Marlene Siappa n’a pas caché sa surprise. Le représentant ministériel de la Citoyenneté a déclaré lundi qu’il était surpris du lien entre la Commission européenne Helena Dalli et la Femiso, l’Union européenne des jeunes musulmans.

Le ministre a déclaré que la réception par le commissaire du représentant du Femiso « m’interpelle fortement ». Europe 1 En réponse à une enquête de Marianne. Selon l’hebdomadaire, une “subvention de plusieurs milliers d’euros” a été attribuée par des établissements d’enseignement européens au Forum des organisations islamiques européennes de jeunesse et d’étudiants (Femyso). Présentée comme proche des Frères musulmans, cette organisation est à l’origine de la campagne controversée “liberté du hijab” du Conseil de l’Europe.

Helena Dali a posté sur Twitter le 18 novembre sa photo Après avoir évoqué « la situation du jeune Islam en Europe et les défis auxquels sont confrontés les stéréotypes, les discriminations et la haine » avec la représentante du Femiso.

« Un rapide tour du réseau social de l’organisation vous donnera une idée de l’agressivité avec laquelle ils parlent de la France, et pas seulement du gouvernement, mais aussi de la France et de la culture française qui accuse la France. Je suis submergé par le mal », a déclaré Marlène Schiappa.

“L’Europe doit faire ce travail”

A l’image de l’éditeur “Nawa” et de son “travail justifié par le Jihad”, a-t-elle dit, “je veux voir l’organisation qui veut éclater en France éclater”, a-t-elle dit, “va frapper aux portes des bureaux en Europe. ” Dit. Pour recevoir de l’argent et des subventions », a poursuivi le ministre.
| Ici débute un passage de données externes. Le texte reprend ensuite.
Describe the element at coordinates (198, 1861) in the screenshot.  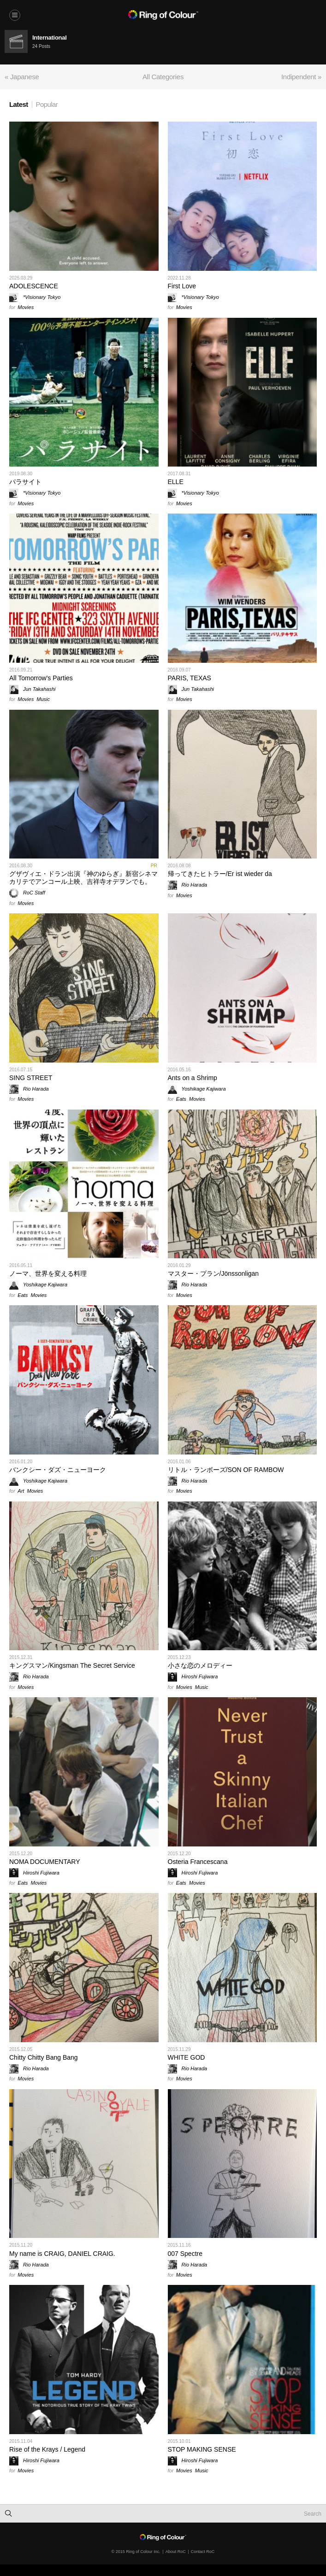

Dans la foulée, elle a décidé de contacter la Commission européenne, avec le secrétaire d’Etat Clément Beaune, “pour nous fournir des informations sur les raisons pour lesquelles elle a accepté cette organisation”. “En France, nous sommes chargés de dire qu’il n’y a pas de financement public de 1 euro pour l’ennemi de la République (…) Maintenant, l’Europe doit faire ce travail”, a-t-elle insisté.